● **Records for this exercise**:
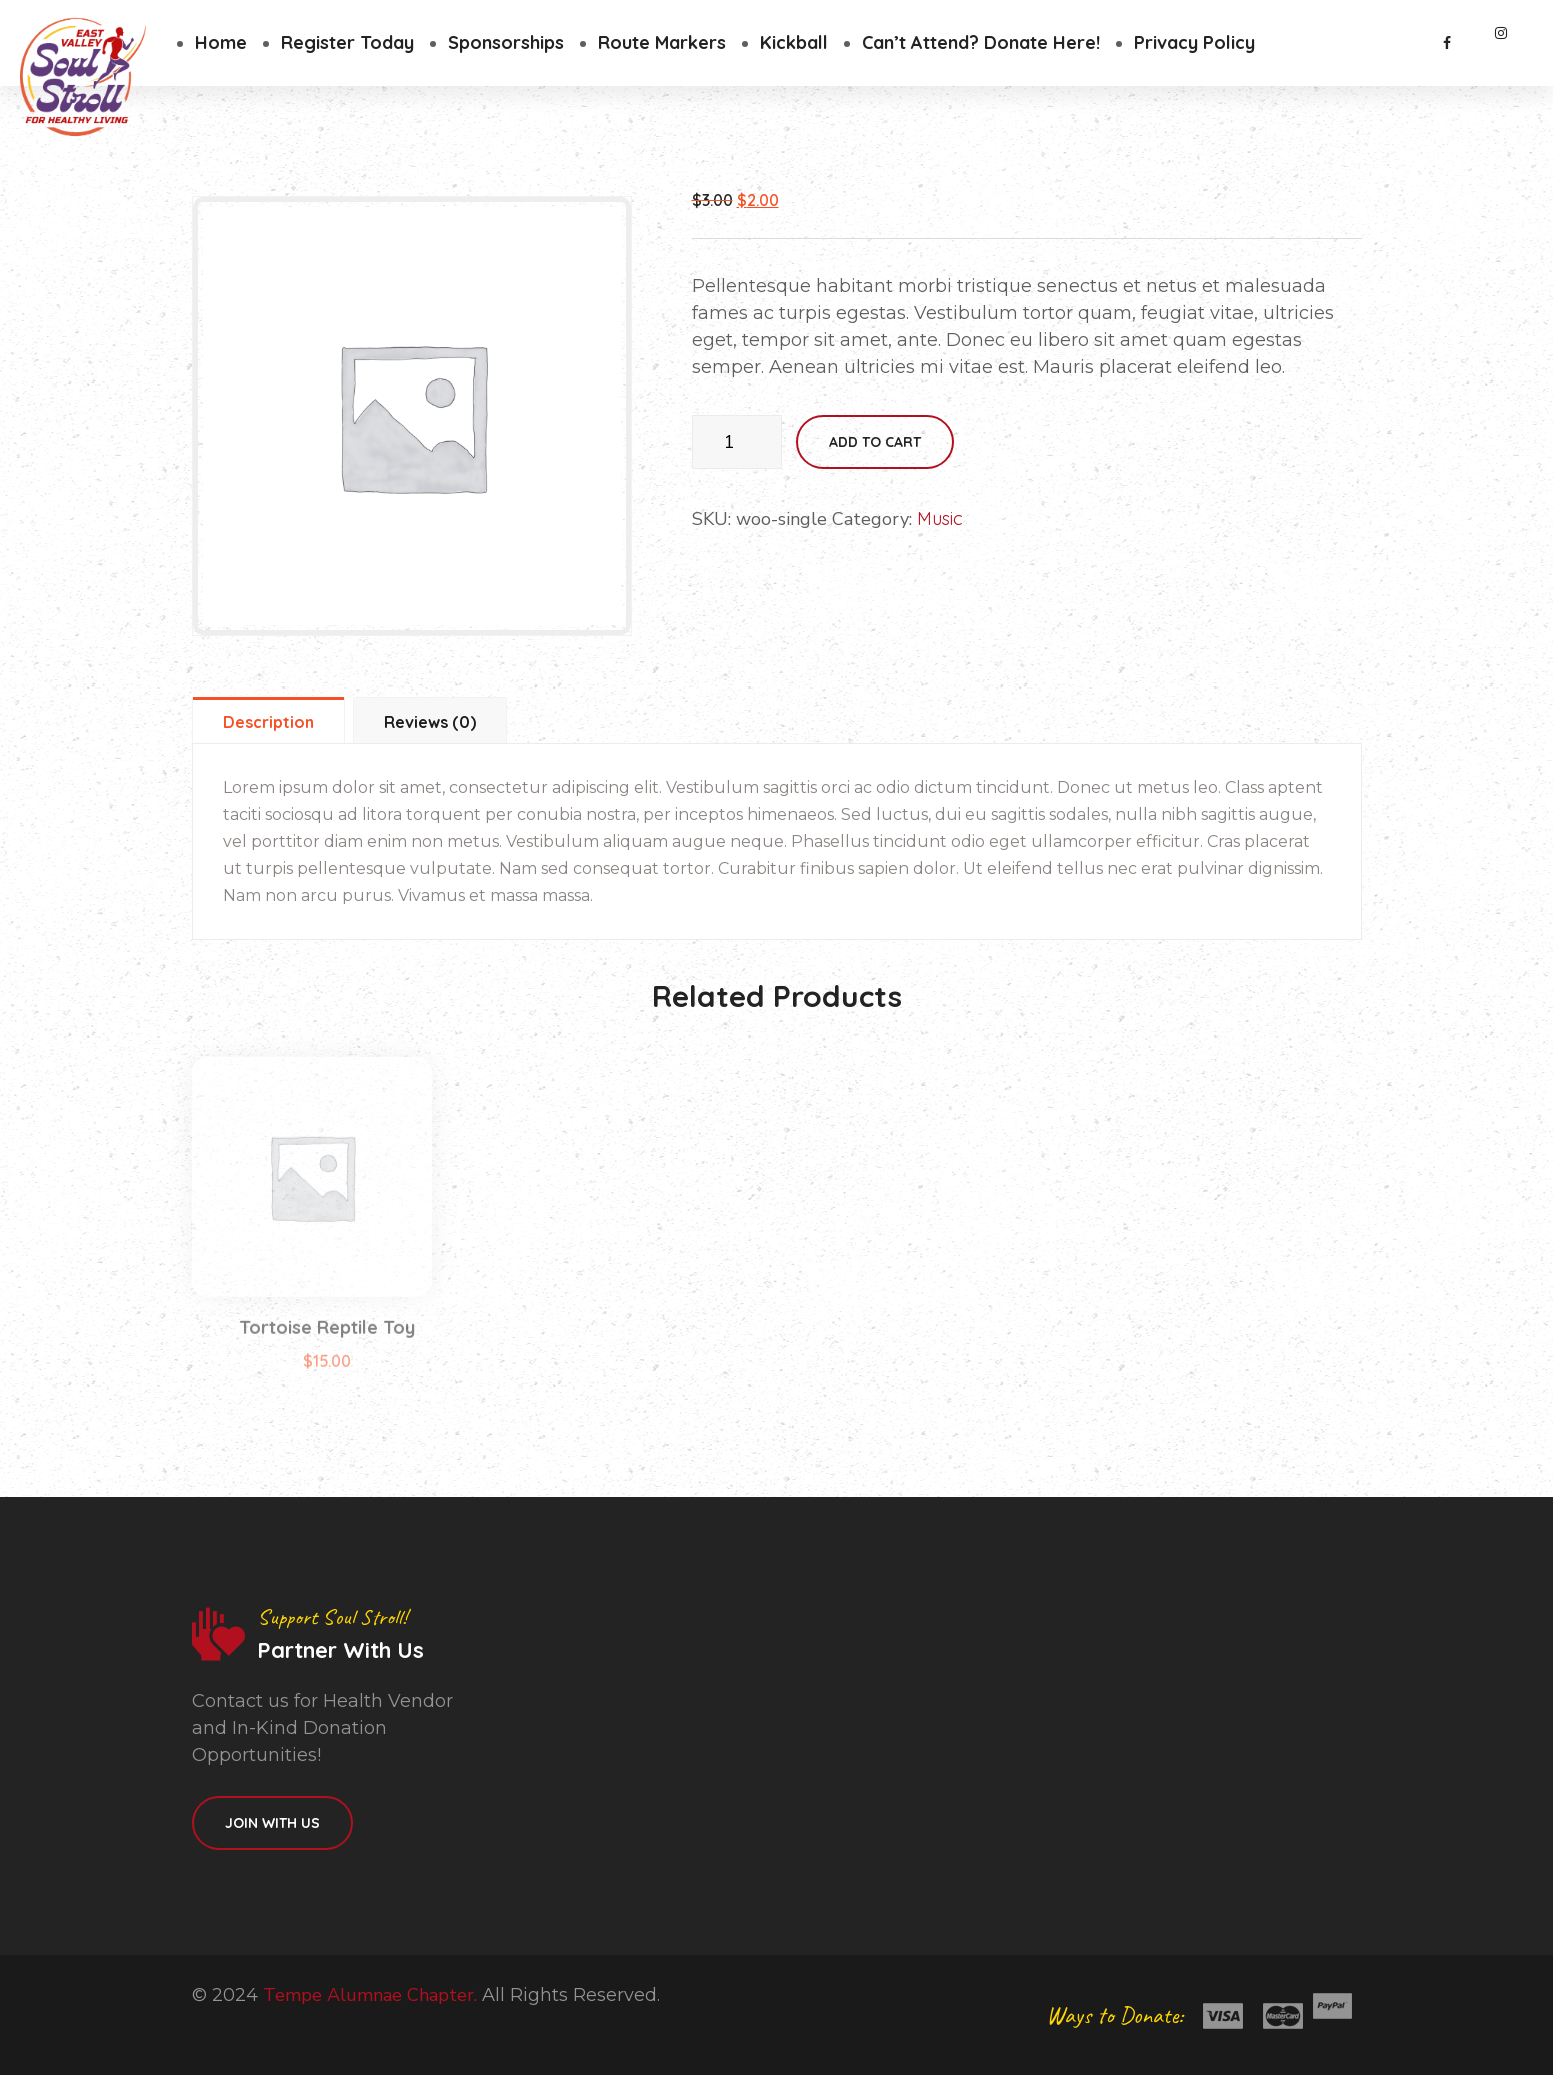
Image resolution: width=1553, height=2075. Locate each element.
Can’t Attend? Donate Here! (981, 42)
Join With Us (272, 1823)
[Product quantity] (737, 442)
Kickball (794, 42)
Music (940, 518)
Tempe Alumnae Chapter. (370, 1995)
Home (221, 42)
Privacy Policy (1194, 42)
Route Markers (662, 42)
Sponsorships (506, 42)
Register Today (347, 42)
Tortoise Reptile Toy (327, 1352)
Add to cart (875, 442)
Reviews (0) (430, 722)
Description (268, 722)
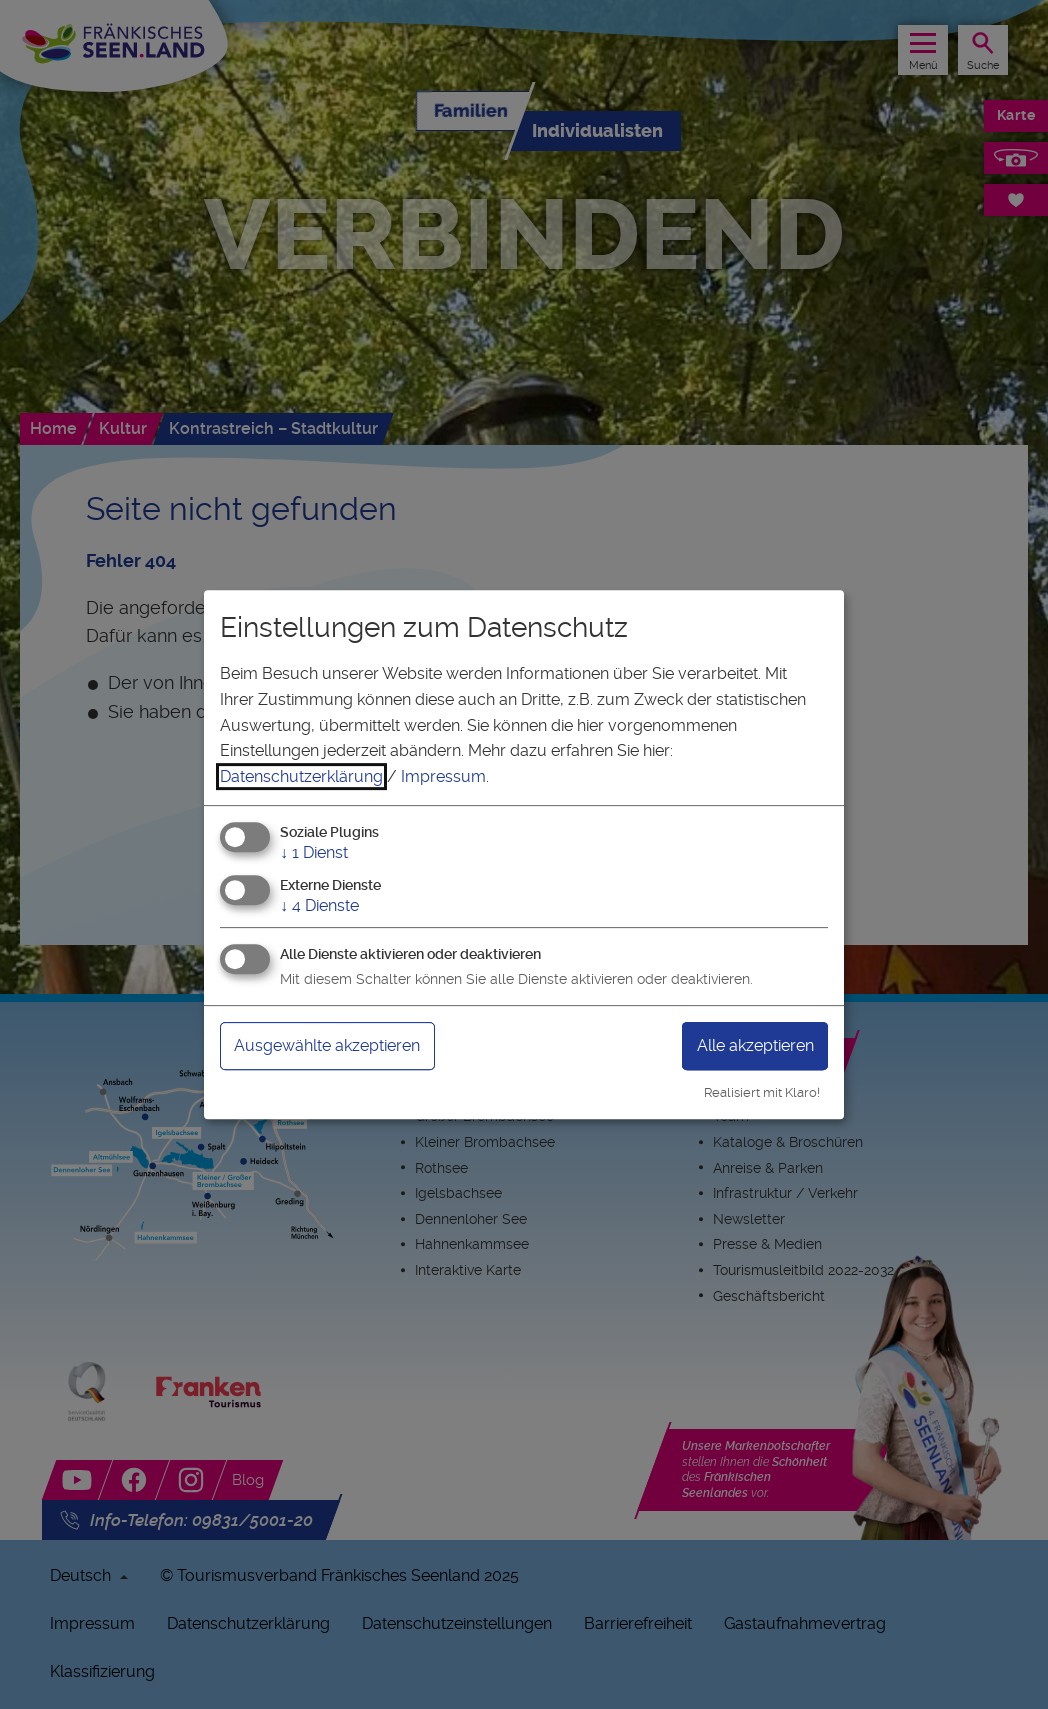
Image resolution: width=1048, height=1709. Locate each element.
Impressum (443, 776)
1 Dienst (314, 853)
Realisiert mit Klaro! (762, 1092)
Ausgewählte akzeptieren (327, 1045)
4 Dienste (319, 905)
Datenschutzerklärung (301, 776)
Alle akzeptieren (755, 1045)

● **Description of the task**:
All of the data above should be printed again exactly, though none of the pictures belong in the copy.

● **Result**:
Image resolution: width=1553, height=2075. Locate each element.
Can’t Attend? Donate Here! (981, 42)
Join With Us (272, 1823)
[Product quantity] (737, 442)
Kickball (794, 42)
Music (940, 518)
Tempe Alumnae Chapter. (370, 1995)
Home (221, 42)
Privacy Policy (1194, 42)
Route Markers (662, 42)
Sponsorships (506, 42)
Register Today (347, 42)
Tortoise Reptile Toy (327, 1352)
Add to cart (875, 442)
Reviews (0) (430, 722)
Description (268, 722)
Image resolution: width=1048, height=1709. Locate each element.
Impressum (443, 776)
1 Dienst (314, 853)
Realisiert mit Klaro! (762, 1092)
Ausgewählte akzeptieren (327, 1045)
4 Dienste (319, 905)
Datenschutzerklärung (301, 776)
Alle akzeptieren (755, 1045)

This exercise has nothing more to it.